Gestatten? Die neue Bundesregierung!

Union und SPD geben sich für vier Jahre das Ja-Wort. CDU und CSU sagen aber Nein zu einem Politikwechsel. Dennoch wird sich viel ändern. SPD-Chef Gabriel läuft sich als Superminister für die Wahl 2017 warm, und auf die CDU rollt die Frage der Merkel-Nachfolge zu.

Michael Kappeler Das sind die Minister der neuen Bundesregierung.

Vielleicht gibt es wirklich einen Politikwechsel. Womöglich weniger durch die bloße Bildung der großen Koalition oder den Neuzuschnitt des Kabinetts. Aber die erfolgreiche Befragung der SPD-Mitglieder zum schwarz-roten Koalitionsvertrag könnte wegweisend sein. SPD-Chef Sigmar Gabriel ist jedenfalls jetzt der neue starke Mann - in seiner Partei und auch in der Regierung an der Seite von Kanzlerin Angela Merkel.

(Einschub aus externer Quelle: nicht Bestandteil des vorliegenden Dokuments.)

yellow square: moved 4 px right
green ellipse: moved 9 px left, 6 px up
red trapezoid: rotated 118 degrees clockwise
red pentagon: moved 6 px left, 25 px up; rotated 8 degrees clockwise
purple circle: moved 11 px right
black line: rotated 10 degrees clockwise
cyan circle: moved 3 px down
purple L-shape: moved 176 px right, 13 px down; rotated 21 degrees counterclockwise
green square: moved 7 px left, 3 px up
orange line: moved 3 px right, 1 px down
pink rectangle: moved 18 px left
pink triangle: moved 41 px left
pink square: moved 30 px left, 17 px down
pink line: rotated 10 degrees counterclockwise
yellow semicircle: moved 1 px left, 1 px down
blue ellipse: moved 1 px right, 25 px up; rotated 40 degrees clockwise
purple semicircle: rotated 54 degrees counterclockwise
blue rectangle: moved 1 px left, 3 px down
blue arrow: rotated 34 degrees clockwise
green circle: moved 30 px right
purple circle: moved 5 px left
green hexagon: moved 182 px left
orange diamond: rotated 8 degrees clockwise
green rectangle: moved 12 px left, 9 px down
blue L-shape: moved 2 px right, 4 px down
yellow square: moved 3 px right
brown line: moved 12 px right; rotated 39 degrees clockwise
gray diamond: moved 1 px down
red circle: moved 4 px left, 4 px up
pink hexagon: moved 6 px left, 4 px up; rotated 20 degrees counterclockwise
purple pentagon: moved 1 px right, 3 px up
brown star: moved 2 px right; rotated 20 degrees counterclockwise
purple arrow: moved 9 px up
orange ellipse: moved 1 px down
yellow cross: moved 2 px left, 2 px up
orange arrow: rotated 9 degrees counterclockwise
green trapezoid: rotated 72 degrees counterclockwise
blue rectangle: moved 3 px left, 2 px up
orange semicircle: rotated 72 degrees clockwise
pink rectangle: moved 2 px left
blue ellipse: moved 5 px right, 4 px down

Für sie könnte die große Koalition damit viel schwieriger werden als die schwarz-gelbe, in der FDP-Vizekanzler Philipp Rösler ihr weniger Stress machte als das CSU-Alphatier Horst Seehofer in Bayern. Es heißt, Seehofer und Gabriel hätten nicht nur das Zeug zum Zerwürfnis, sondern auch dazu, sich gegen Merkel zu verbünden. In der CDU wird diese dritte Kanzlerschaft der Parteichefin nach dem großen Wahlsieg als ihr politischer Zenit betrachtet. Und es wird befürchtet, dass sich Gabriel als Superminister für Wirtschaft und Energie für die Wahl 2017 warmläuft, während sich die CDU womöglich in einer Debatte über die Nachfolge der Merkel-Ära aufreibt.

Die CDU stellt mit Angela Merkel die Bundeskanzlerin, die SPD mit Sigmar Gabriel den Vizekanzler. Chef des Bundeskanzleramtes im Ministerrang wird der bisherige Bundesumweltminister Peter Altmaier (CDU).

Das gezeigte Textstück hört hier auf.